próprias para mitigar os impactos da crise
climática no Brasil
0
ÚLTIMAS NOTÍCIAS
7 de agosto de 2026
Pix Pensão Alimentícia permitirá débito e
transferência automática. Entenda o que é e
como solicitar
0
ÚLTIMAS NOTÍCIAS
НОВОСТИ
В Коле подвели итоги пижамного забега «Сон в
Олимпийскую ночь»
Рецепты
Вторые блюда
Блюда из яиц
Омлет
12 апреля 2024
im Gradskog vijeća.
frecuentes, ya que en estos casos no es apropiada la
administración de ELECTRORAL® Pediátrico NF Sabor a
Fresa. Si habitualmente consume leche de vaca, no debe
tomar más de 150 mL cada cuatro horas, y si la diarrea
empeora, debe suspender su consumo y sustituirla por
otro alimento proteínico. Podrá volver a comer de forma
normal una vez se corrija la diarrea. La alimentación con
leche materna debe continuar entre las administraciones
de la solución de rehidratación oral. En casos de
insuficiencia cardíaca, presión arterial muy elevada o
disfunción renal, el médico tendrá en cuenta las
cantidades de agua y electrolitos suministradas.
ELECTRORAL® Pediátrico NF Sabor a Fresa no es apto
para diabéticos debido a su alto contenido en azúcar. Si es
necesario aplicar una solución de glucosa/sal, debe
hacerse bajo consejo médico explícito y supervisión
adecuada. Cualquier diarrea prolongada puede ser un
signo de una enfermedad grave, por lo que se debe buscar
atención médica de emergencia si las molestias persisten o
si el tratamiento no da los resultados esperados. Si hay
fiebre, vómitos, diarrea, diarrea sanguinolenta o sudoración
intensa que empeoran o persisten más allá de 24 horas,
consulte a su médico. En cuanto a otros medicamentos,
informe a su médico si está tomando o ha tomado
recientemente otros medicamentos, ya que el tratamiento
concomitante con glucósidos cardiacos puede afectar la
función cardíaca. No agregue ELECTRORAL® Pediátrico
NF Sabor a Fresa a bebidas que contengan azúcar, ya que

══════════════════════════════

▶ [Required work] Everything in the listing must be reproduced exactly; please include every line.

▶ [Exercise response]
próprias para mitigar os impactos da crise
climática no Brasil
0
ÚLTIMAS NOTÍCIAS
7 de agosto de 2026
Pix Pensão Alimentícia permitirá débito e
transferência automática. Entenda o que é e
como solicitar
0
ÚLTIMAS NOTÍCIAS
НОВОСТИ
В Коле подвели итоги пижамного забега «Сон в
Олимпийскую ночь»
Рецепты
Вторые блюда
Блюда из яиц
Омлет
12 апреля 2024
im Gradskog vijeća.
frecuentes, ya que en estos casos no es apropiada la
administración de ELECTRORAL® Pediátrico NF Sabor a
Fresa. Si habitualmente consume leche de vaca, no debe
tomar más de 150 mL cada cuatro horas, y si la diarrea
empeora, debe suspender su consumo y sustituirla por
otro alimento proteínico. Podrá volver a comer de forma
normal una vez se corrija la diarrea. La alimentación con
leche materna debe continuar entre las administraciones
de la solución de rehidratación oral. En casos de
insuficiencia cardíaca, presión arterial muy elevada o
disfunción renal, el médico tendrá en cuenta las
cantidades de agua y electrolitos suministradas.
ELECTRORAL® Pediátrico NF Sabor a Fresa no es apto
para diabéticos debido a su alto contenido en azúcar. Si es
necesario aplicar una solución de glucosa/sal, debe
hacerse bajo consejo médico explícito y supervisión
adecuada. Cualquier diarrea prolongada puede ser un
signo de una enfermedad grave, por lo que se debe buscar
atención médica de emergencia si las molestias persisten o
si el tratamiento no da los resultados esperados. Si hay
fiebre, vómitos, diarrea, diarrea sanguinolenta o sudoración
intensa que empeoran o persisten más allá de 24 horas,
consulte a su médico. En cuanto a otros medicamentos,
informe a su médico si está tomando o ha tomado
recientemente otros medicamentos, ya que el tratamiento
concomitante con glucósidos cardiacos puede afectar la
función cardíaca. No agregue ELECTRORAL® Pediátrico
NF Sabor a Fresa a bebidas que contengan azúcar, ya que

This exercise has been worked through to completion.